▶ [INFORMATION SHOWN]:

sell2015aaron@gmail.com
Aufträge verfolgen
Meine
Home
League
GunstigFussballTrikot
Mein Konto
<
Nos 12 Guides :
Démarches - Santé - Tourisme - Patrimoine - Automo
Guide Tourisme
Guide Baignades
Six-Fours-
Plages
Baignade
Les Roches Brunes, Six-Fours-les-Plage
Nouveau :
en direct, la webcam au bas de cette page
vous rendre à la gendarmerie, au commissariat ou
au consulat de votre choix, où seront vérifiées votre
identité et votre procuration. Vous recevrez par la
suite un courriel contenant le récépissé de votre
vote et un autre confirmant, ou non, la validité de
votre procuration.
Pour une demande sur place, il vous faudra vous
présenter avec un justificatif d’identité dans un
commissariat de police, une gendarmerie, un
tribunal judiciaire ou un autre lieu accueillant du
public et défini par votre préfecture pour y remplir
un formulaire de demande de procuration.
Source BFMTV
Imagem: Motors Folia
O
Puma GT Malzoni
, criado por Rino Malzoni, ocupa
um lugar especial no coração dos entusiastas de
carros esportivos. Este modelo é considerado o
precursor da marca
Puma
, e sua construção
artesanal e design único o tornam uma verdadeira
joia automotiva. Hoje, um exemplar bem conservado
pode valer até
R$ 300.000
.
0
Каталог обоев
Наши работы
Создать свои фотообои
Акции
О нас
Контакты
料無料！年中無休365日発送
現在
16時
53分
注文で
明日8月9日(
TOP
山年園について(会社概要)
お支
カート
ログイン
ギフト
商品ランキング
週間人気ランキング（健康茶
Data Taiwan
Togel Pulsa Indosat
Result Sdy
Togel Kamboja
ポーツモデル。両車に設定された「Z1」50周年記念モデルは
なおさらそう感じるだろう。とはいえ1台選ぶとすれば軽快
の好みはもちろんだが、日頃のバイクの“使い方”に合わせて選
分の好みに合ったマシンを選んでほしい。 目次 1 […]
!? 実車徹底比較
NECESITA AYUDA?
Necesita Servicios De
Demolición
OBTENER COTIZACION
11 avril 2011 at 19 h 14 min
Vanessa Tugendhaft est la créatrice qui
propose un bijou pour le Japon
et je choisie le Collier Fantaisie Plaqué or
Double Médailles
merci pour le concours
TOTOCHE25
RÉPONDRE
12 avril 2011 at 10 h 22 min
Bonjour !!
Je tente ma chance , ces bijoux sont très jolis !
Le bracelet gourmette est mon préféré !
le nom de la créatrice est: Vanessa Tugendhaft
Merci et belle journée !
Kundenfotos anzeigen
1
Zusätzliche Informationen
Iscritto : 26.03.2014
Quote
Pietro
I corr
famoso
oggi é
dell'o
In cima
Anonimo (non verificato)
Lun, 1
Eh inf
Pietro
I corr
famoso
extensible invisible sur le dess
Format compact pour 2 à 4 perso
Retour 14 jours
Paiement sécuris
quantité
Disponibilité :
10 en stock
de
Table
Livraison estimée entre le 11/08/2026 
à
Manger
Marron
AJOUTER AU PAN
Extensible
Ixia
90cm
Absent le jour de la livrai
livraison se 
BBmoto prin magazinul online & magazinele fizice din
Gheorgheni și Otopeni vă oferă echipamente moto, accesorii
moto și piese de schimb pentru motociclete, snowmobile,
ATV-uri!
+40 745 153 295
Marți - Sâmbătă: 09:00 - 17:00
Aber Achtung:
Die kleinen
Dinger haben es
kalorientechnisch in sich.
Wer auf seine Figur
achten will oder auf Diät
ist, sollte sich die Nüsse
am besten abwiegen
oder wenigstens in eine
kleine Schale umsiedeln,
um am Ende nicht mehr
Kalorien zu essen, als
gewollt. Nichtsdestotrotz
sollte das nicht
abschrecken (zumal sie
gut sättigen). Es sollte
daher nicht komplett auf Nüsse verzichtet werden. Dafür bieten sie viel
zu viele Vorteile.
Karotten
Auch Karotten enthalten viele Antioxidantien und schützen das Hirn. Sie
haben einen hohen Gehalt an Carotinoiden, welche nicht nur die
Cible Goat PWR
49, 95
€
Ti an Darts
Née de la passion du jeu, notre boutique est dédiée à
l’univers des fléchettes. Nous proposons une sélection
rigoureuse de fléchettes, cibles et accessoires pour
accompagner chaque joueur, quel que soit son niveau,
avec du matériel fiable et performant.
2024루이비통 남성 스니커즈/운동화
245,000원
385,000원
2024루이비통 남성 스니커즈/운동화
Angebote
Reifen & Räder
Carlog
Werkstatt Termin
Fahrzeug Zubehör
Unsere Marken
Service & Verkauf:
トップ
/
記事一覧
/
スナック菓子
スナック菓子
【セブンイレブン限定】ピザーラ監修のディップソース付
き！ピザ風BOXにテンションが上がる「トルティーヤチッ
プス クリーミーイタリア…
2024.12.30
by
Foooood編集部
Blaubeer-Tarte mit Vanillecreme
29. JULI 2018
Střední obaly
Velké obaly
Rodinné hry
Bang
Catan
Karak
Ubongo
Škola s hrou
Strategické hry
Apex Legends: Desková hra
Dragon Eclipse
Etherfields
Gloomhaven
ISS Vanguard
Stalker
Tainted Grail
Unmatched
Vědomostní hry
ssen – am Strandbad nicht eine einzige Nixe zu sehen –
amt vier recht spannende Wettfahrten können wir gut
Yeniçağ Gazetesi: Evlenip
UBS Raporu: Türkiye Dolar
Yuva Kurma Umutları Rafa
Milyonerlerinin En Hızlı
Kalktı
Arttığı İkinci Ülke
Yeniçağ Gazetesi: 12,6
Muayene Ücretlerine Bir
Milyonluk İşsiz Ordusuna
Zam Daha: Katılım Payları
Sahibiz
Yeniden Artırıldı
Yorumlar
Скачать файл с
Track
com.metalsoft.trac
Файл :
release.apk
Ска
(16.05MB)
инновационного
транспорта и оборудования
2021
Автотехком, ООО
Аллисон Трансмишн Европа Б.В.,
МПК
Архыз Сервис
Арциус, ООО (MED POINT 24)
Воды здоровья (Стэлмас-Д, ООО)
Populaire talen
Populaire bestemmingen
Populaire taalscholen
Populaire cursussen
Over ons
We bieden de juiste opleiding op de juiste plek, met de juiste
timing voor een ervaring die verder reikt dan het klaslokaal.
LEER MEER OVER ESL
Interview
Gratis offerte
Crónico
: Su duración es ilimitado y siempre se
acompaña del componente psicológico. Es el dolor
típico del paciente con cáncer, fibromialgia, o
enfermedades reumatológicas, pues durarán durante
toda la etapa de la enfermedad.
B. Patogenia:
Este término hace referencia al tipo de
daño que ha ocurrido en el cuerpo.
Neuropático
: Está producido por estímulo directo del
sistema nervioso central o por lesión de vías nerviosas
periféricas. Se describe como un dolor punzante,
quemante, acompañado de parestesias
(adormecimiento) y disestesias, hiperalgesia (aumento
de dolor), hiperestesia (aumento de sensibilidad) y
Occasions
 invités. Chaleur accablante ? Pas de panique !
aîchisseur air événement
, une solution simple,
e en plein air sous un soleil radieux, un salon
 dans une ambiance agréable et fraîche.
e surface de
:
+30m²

▶ [EXERCISE AIM]: Look above for the line that contains "timing voor een". Starting there, transcribe every line exactly until you have copied the line that contains "típico del paciente".

▶ [EXERCISE OUTPUT]:
timing voor een ervaring die verder reikt dan het klaslokaal.
LEER MEER OVER ESL
Interview
Gratis offerte
Crónico
: Su duración es ilimitado y siempre se
acompaña del componente psicológico. Es el dolor
típico del paciente con cáncer, fibromialgia, o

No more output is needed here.